THE PROBLEM
Nothing more is wanted than an exact repeat of the data below.

PROVIDED RECORDS
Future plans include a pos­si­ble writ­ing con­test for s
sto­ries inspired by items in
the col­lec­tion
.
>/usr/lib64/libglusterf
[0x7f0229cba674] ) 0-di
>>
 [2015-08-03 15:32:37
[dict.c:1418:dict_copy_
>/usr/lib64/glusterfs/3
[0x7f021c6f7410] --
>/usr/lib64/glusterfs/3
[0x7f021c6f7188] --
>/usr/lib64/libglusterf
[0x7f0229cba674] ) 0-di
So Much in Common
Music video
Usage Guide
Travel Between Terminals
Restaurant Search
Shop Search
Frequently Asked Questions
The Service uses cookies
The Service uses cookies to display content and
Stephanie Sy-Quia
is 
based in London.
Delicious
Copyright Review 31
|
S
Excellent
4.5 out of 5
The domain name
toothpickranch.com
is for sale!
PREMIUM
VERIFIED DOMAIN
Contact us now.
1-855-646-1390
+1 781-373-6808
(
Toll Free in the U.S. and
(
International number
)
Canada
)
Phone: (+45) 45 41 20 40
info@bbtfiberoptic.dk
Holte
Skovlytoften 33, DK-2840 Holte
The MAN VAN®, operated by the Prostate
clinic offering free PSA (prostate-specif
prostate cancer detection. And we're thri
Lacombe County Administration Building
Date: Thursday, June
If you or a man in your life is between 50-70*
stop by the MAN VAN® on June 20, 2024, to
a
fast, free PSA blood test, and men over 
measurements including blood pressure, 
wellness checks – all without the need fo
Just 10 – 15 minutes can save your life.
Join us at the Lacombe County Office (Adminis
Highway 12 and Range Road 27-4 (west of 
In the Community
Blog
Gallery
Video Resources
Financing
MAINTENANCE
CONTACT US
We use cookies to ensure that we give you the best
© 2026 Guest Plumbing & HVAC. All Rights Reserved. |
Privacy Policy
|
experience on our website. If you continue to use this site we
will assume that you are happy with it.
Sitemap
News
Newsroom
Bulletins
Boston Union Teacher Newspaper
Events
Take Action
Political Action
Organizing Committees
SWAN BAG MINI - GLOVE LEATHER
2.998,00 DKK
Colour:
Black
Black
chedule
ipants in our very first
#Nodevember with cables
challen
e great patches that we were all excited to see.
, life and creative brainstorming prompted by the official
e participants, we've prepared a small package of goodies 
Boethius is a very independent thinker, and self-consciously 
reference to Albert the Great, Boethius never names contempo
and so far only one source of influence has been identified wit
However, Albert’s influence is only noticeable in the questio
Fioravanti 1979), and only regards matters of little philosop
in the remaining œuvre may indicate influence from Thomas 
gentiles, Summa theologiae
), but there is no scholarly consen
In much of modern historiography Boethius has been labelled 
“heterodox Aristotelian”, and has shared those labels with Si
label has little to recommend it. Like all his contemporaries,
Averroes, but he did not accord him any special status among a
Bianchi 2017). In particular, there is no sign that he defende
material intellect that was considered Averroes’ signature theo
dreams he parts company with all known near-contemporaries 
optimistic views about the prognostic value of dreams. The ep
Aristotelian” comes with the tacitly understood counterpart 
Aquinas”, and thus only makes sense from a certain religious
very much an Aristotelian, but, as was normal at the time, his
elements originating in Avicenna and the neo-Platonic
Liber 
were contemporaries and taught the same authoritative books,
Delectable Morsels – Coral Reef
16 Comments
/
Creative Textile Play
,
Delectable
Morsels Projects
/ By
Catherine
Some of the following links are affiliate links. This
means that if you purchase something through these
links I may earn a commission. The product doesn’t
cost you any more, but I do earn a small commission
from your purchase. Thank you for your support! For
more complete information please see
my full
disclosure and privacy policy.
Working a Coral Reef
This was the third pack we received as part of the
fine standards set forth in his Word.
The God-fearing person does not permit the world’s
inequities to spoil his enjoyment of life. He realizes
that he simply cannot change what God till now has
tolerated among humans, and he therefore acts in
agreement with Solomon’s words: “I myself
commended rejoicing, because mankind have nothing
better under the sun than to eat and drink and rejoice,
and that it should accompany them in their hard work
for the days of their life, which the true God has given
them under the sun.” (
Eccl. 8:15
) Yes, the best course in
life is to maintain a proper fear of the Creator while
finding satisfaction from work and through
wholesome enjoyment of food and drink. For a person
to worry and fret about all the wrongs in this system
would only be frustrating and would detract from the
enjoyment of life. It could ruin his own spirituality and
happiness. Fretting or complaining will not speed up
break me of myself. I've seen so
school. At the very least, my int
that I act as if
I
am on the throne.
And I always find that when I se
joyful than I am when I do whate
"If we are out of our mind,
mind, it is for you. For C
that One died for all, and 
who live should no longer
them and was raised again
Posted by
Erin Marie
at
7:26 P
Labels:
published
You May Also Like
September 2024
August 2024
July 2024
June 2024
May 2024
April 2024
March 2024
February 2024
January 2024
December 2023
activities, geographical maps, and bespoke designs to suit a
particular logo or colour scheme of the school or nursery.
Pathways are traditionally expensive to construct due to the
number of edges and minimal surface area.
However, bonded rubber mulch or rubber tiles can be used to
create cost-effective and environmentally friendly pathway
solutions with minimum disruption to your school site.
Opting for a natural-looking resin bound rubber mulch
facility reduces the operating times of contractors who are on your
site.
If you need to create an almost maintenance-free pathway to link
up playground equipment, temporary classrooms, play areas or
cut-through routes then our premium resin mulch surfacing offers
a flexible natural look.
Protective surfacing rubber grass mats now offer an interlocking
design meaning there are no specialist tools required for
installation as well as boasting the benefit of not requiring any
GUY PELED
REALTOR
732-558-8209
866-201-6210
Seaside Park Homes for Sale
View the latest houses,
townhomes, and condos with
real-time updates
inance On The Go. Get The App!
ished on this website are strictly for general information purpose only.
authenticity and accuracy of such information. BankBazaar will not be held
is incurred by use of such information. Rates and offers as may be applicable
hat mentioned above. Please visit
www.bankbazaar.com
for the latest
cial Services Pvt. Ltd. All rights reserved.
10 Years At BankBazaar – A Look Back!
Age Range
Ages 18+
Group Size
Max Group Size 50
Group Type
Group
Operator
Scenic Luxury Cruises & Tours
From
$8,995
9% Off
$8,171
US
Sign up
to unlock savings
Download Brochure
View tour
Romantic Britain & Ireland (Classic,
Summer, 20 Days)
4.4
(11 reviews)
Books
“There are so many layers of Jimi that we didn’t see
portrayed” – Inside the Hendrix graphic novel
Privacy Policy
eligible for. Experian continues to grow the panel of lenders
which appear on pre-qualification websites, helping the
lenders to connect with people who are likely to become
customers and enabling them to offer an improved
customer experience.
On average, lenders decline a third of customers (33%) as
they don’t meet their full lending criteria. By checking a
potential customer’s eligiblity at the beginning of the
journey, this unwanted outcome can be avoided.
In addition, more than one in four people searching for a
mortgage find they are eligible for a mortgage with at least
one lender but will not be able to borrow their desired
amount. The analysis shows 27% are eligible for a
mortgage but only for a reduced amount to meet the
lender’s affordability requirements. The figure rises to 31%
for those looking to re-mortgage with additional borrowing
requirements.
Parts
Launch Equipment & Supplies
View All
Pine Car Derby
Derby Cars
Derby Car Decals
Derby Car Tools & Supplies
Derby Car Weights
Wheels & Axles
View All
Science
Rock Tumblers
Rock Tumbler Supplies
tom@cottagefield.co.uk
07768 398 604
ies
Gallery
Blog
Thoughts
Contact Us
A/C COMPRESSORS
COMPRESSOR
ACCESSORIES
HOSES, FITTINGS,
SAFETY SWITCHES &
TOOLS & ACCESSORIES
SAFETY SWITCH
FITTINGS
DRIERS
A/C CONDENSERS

RESULT OF THE TASK
Future plans include a pos­si­ble writ­ing con­test for s
sto­ries inspired by items in
the col­lec­tion
.
>/usr/lib64/libglusterf
[0x7f0229cba674] ) 0-di
>>
 [2015-08-03 15:32:37
[dict.c:1418:dict_copy_
>/usr/lib64/glusterfs/3
[0x7f021c6f7410] --
>/usr/lib64/glusterfs/3
[0x7f021c6f7188] --
>/usr/lib64/libglusterf
[0x7f0229cba674] ) 0-di
So Much in Common
Music video
Usage Guide
Travel Between Terminals
Restaurant Search
Shop Search
Frequently Asked Questions
The Service uses cookies
The Service uses cookies to display content and
Stephanie Sy-Quia
is 
based in London.
Delicious
Copyright Review 31
|
S
Excellent
4.5 out of 5
The domain name
toothpickranch.com
is for sale!
PREMIUM
VERIFIED DOMAIN
Contact us now.
1-855-646-1390
+1 781-373-6808
(
Toll Free in the U.S. and
(
International number
)
Canada
)
Phone: (+45) 45 41 20 40
info@bbtfiberoptic.dk
Holte
Skovlytoften 33, DK-2840 Holte
The MAN VAN®, operated by the Prostate
clinic offering free PSA (prostate-specif
prostate cancer detection. And we're thri
Lacombe County Administration Building
Date: Thursday, June
If you or a man in your life is between 50-70*
stop by the MAN VAN® on June 20, 2024, to
a
fast, free PSA blood test, and men over 
measurements including blood pressure, 
wellness checks – all without the need fo
Just 10 – 15 minutes can save your life.
Join us at the Lacombe County Office (Adminis
Highway 12 and Range Road 27-4 (west of 
In the Community
Blog
Gallery
Video Resources
Financing
MAINTENANCE
CONTACT US
We use cookies to ensure that we give you the best
© 2026 Guest Plumbing & HVAC. All Rights Reserved. |
Privacy Policy
|
experience on our website. If you continue to use this site we
will assume that you are happy with it.
Sitemap
News
Newsroom
Bulletins
Boston Union Teacher Newspaper
Events
Take Action
Political Action
Organizing Committees
SWAN BAG MINI - GLOVE LEATHER
2.998,00 DKK
Colour:
Black
Black
chedule
ipants in our very first
#Nodevember with cables
challen
e great patches that we were all excited to see.
, life and creative brainstorming prompted by the official
e participants, we've prepared a small package of goodies 
Boethius is a very independent thinker, and self-consciously 
reference to Albert the Great, Boethius never names contempo
and so far only one source of influence has been identified wit
However, Albert’s influence is only noticeable in the questio
Fioravanti 1979), and only regards matters of little philosop
in the remaining œuvre may indicate influence from Thomas 
gentiles, Summa theologiae
), but there is no scholarly consen
In much of modern historiography Boethius has been labelled 
“heterodox Aristotelian”, and has shared those labels with Si
label has little to recommend it. Like all his contemporaries,
Averroes, but he did not accord him any special status among a
Bianchi 2017). In particular, there is no sign that he defende
material intellect that was considered Averroes’ signature theo
dreams he parts company with all known near-contemporaries 
optimistic views about the prognostic value of dreams. The ep
Aristotelian” comes with the tacitly understood counterpart 
Aquinas”, and thus only makes sense from a certain religious
very much an Aristotelian, but, as was normal at the time, his
elements originating in Avicenna and the neo-Platonic
Liber 
were contemporaries and taught the same authoritative books,
Delectable Morsels – Coral Reef
16 Comments
/
Creative Textile Play
,
Delectable
Morsels Projects
/ By
Catherine
Some of the following links are affiliate links. This
means that if you purchase something through these
links I may earn a commission. The product doesn’t
cost you any more, but I do earn a small commission
from your purchase. Thank you for your support! For
more complete information please see
my full
disclosure and privacy policy.
Working a Coral Reef
This was the third pack we received as part of the
fine standards set forth in his Word.
The God-fearing person does not permit the world’s
inequities to spoil his enjoyment of life. He realizes
that he simply cannot change what God till now has
tolerated among humans, and he therefore acts in
agreement with Solomon’s words: “I myself
commended rejoicing, because mankind have nothing
better under the sun than to eat and drink and rejoice,
and that it should accompany them in their hard work
for the days of their life, which the true God has given
them under the sun.” (
Eccl. 8:15
) Yes, the best course in
life is to maintain a proper fear of the Creator while
finding satisfaction from work and through
wholesome enjoyment of food and drink. For a person
to worry and fret about all the wrongs in this system
would only be frustrating and would detract from the
enjoyment of life. It could ruin his own spirituality and
happiness. Fretting or complaining will not speed up
break me of myself. I've seen so
school. At the very least, my int
that I act as if
I
am on the throne.
And I always find that when I se
joyful than I am when I do whate
"If we are out of our mind,
mind, it is for you. For C
that One died for all, and 
who live should no longer
them and was raised again
Posted by
Erin Marie
at
7:26 P
Labels:
published
You May Also Like
September 2024
August 2024
July 2024
June 2024
May 2024
April 2024
March 2024
February 2024
January 2024
December 2023
activities, geographical maps, and bespoke designs to suit a
particular logo or colour scheme of the school or nursery.
Pathways are traditionally expensive to construct due to the
number of edges and minimal surface area.
However, bonded rubber mulch or rubber tiles can be used to
create cost-effective and environmentally friendly pathway
solutions with minimum disruption to your school site.
Opting for a natural-looking resin bound rubber mulch
facility reduces the operating times of contractors who are on your
site.
If you need to create an almost maintenance-free pathway to link
up playground equipment, temporary classrooms, play areas or
cut-through routes then our premium resin mulch surfacing offers
a flexible natural look.
Protective surfacing rubber grass mats now offer an interlocking
design meaning there are no specialist tools required for
installation as well as boasting the benefit of not requiring any
GUY PELED
REALTOR
732-558-8209
866-201-6210
Seaside Park Homes for Sale
View the latest houses,
townhomes, and condos with
real-time updates
inance On The Go. Get The App!
ished on this website are strictly for general information purpose only.
authenticity and accuracy of such information. BankBazaar will not be held
is incurred by use of such information. Rates and offers as may be applicable
hat mentioned above. Please visit
www.bankbazaar.com
for the latest
cial Services Pvt. Ltd. All rights reserved.
10 Years At BankBazaar – A Look Back!
Age Range
Ages 18+
Group Size
Max Group Size 50
Group Type
Group
Operator
Scenic Luxury Cruises & Tours
From
$8,995
9% Off
$8,171
US
Sign up
to unlock savings
Download Brochure
View tour
Romantic Britain & Ireland (Classic,
Summer, 20 Days)
4.4
(11 reviews)
Books
“There are so many layers of Jimi that we didn’t see
portrayed” – Inside the Hendrix graphic novel
Privacy Policy
eligible for. Experian continues to grow the panel of lenders
which appear on pre-qualification websites, helping the
lenders to connect with people who are likely to become
customers and enabling them to offer an improved
customer experience.
On average, lenders decline a third of customers (33%) as
they don’t meet their full lending criteria. By checking a
potential customer’s eligiblity at the beginning of the
journey, this unwanted outcome can be avoided.
In addition, more than one in four people searching for a
mortgage find they are eligible for a mortgage with at least
one lender but will not be able to borrow their desired
amount. The analysis shows 27% are eligible for a
mortgage but only for a reduced amount to meet the
lender’s affordability requirements. The figure rises to 31%
for those looking to re-mortgage with additional borrowing
requirements.
Parts
Launch Equipment & Supplies
View All
Pine Car Derby
Derby Cars
Derby Car Decals
Derby Car Tools & Supplies
Derby Car Weights
Wheels & Axles
View All
Science
Rock Tumblers
Rock Tumbler Supplies
tom@cottagefield.co.uk
07768 398 604
ies
Gallery
Blog
Thoughts
Contact Us
A/C COMPRESSORS
COMPRESSOR
ACCESSORIES
HOSES, FITTINGS,
SAFETY SWITCHES &
TOOLS & ACCESSORIES
SAFETY SWITCH
FITTINGS
DRIERS
A/C CONDENSERS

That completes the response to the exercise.